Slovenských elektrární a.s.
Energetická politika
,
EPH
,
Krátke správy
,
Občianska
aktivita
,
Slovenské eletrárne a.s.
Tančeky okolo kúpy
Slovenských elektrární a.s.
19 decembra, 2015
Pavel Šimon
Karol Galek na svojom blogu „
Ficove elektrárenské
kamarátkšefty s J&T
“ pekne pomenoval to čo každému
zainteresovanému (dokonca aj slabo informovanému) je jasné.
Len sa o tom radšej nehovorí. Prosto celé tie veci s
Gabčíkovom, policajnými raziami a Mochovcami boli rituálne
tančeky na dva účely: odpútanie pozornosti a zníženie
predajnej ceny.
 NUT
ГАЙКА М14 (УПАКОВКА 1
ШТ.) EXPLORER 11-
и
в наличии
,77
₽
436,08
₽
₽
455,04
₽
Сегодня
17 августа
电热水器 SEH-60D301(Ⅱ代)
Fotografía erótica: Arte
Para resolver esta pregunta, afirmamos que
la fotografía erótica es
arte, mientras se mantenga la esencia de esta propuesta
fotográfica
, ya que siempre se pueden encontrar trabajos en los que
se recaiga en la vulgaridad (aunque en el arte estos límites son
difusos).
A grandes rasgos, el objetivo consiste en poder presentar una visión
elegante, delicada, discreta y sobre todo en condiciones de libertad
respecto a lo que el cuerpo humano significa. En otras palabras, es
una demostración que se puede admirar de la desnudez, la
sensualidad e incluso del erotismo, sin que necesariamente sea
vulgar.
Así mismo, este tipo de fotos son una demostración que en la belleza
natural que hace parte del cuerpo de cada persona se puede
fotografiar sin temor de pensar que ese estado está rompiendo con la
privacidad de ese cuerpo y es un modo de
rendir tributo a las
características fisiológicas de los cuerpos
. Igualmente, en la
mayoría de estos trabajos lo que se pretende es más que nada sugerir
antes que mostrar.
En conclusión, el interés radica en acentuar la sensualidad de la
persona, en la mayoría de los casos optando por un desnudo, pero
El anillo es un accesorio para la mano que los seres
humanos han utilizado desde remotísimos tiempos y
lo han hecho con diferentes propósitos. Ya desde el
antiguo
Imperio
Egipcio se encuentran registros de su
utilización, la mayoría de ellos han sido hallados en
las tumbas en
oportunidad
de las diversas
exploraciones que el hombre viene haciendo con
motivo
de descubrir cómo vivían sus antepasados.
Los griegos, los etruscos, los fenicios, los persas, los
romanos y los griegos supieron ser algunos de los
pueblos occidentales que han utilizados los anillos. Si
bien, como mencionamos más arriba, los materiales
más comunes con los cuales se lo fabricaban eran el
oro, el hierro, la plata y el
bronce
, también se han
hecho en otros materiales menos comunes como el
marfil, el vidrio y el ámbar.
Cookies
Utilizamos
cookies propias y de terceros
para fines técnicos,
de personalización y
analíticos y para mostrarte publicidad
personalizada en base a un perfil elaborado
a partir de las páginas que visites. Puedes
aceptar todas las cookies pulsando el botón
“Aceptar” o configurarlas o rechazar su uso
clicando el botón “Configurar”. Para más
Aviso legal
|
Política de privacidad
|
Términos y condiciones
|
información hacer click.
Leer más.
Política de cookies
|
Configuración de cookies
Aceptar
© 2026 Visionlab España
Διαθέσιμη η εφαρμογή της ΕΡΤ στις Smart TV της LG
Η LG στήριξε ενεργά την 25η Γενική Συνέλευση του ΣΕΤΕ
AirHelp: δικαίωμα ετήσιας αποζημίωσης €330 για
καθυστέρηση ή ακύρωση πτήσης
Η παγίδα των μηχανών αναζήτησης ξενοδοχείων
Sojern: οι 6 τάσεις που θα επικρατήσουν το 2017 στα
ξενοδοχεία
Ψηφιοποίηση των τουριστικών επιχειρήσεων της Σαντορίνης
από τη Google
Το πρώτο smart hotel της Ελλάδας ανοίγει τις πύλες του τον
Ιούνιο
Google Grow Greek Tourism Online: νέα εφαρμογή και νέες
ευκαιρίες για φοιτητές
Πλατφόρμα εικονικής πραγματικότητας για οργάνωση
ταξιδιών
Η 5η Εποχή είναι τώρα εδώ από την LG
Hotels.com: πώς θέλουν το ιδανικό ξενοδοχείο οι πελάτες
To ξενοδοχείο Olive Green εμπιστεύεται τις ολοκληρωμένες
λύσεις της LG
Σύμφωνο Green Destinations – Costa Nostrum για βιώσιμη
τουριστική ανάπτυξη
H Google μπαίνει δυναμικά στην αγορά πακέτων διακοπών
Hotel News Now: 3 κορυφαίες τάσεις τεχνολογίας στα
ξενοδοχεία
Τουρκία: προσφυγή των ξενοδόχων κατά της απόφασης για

Directions for this task
What is the number of lines in the preceding entries that hold the string "griegos"? Give it alone.

Output
2